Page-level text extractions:
--- START ---

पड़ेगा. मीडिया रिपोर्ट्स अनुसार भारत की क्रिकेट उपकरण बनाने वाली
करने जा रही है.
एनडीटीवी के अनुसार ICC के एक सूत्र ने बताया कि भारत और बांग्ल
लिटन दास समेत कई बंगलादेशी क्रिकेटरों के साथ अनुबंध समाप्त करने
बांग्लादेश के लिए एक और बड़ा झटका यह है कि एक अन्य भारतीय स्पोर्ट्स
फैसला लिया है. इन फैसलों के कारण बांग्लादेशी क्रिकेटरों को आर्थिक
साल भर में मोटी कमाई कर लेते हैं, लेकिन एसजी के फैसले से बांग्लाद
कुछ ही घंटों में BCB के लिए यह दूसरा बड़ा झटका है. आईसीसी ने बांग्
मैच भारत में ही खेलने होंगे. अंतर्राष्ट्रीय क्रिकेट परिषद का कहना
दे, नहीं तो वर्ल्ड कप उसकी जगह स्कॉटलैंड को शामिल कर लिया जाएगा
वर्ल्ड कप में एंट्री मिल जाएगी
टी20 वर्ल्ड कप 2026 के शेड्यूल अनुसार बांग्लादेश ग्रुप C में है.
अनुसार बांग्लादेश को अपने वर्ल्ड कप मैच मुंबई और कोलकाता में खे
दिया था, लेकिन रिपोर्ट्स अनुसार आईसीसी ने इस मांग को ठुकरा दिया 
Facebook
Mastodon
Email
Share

--- END ---
--- START ---

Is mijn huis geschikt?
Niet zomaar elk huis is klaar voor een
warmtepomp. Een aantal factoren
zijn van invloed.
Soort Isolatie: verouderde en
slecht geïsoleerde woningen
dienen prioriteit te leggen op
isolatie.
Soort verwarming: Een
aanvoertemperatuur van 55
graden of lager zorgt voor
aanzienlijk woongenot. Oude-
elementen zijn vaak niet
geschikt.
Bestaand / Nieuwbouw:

--- END ---

INSTRUCTIONS FOR THE TASK
Report how many lines of the data hold the string "voor"; give only the number.

RESPONSE TO THIS EXERCISE
2